For multi-party cases or cases involving many attorneys, you can consider using Zoom or another platform to connect all counsel on one end, and then have a single connection from that end to the deponent’s end.
- Decide if you want to videotape the deposition
Taking a deposition by videoconference is not the same thing as recording a deposition by video. If you want the deponent to be recorded so that his or her testimony is memorialized on video, make sure to comply with local rules for noticing the deposition.
As with the court reporter, the best quality video will result when the videographer is physically present with the deponent (rather than recording the deponent remotely on a screen), but that may not be possible in light of concerns about COVID-19.
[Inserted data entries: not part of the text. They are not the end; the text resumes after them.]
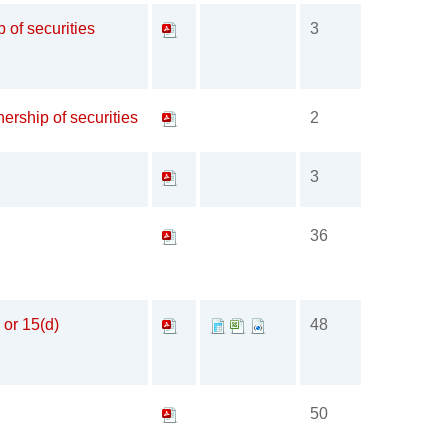
p of securities
3
ership of securities
2
3
36
 or 15(d)
48
50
Many videoconferencing platforms offer the capability to record and save the videoconference feed. If you elect this option, be sure to do a test run to check that both audio and video are being captured and recorded. Make sure the lighting and camera are of sufficient quality to capture a clear and sharp image and that the internet connection is sufficiently fast to allow for high-resolution recording. In other words, you are the videographer, so you’ll need to take on this extra task when the videoconferencing feed is the sole method of recording.
Best practice is to obtain leave of court or at least a stipulation of counsel in advance for using the videoconference feed as your audio-visual recording, and then make sure to put that stipulation on the record.
- Know your backup plan
Go into your deposition knowing how you will handle a technology failure. Will you proceed telephonically? Will you reschedule if the video connection cannot be established or suspend if your technology fails mid-deposition? Will you be able to get the deponent back another time?
If you’ve tested your connection in advance, it’s unlikely you will encounter a technology problem that cannot be quickly resolved, although having a backup plan will save you from making a snap decision without thinking through potential consequences to your case.
To sum up, it is possible to proceed with scheduled depositions by moving them to videoconference instead of in-person or by telephone. Advance planning and testing will dictate how smoothly your deposition runs. As evidence suggests we will be grappling with limiting in-person contact for some time, videoconferencing is a great tool to enable cases to proceed through discovery.
Pierce Atwood partner Katherine Kayatta is a litigator with trial experience in state and federal courts in Maine and Massachusetts. She focuses her practice on complex commercial litigation and class action defense.